Transcribed page contents:
========================

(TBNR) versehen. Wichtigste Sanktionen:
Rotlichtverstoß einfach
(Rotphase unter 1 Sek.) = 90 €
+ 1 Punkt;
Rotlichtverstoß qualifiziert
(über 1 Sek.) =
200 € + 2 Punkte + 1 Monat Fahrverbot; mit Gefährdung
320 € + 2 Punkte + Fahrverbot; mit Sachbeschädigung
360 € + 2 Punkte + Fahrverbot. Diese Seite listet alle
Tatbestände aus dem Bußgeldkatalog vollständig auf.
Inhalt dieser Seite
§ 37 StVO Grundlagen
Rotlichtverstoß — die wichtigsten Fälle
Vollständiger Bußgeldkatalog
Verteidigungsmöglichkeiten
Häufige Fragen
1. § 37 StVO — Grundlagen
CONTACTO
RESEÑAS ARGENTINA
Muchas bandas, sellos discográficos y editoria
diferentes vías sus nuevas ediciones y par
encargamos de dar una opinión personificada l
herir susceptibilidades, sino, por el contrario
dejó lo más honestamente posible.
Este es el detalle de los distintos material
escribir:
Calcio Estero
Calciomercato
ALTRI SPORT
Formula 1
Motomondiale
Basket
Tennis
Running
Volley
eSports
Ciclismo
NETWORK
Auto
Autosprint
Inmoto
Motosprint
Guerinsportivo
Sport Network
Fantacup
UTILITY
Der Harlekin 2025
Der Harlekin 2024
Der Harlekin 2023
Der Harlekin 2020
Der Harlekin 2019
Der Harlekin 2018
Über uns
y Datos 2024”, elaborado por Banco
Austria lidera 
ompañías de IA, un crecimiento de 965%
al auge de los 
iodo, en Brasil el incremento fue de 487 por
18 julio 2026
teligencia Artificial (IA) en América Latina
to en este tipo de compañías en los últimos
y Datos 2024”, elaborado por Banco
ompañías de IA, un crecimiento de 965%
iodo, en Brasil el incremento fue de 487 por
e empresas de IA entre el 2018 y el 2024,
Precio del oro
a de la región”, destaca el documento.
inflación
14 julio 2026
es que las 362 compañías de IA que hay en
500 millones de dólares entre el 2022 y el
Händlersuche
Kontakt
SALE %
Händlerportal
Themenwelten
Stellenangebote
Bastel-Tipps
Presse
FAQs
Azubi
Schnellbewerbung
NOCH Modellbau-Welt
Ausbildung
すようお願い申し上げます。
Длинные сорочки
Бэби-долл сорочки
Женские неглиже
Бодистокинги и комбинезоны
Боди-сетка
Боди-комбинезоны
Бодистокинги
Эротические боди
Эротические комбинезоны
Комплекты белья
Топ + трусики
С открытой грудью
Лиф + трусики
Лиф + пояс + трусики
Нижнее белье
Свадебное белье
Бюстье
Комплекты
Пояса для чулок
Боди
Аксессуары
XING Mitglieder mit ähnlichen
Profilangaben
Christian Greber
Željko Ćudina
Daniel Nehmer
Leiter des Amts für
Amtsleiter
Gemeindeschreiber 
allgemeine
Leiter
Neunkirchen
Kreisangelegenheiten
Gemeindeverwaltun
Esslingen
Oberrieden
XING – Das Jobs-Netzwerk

========================

§ EXERCISE
A single figure is the whole answer here: the number of lines in the records above that include "Fahrverbot".

§ WRITTEN ANSWER
3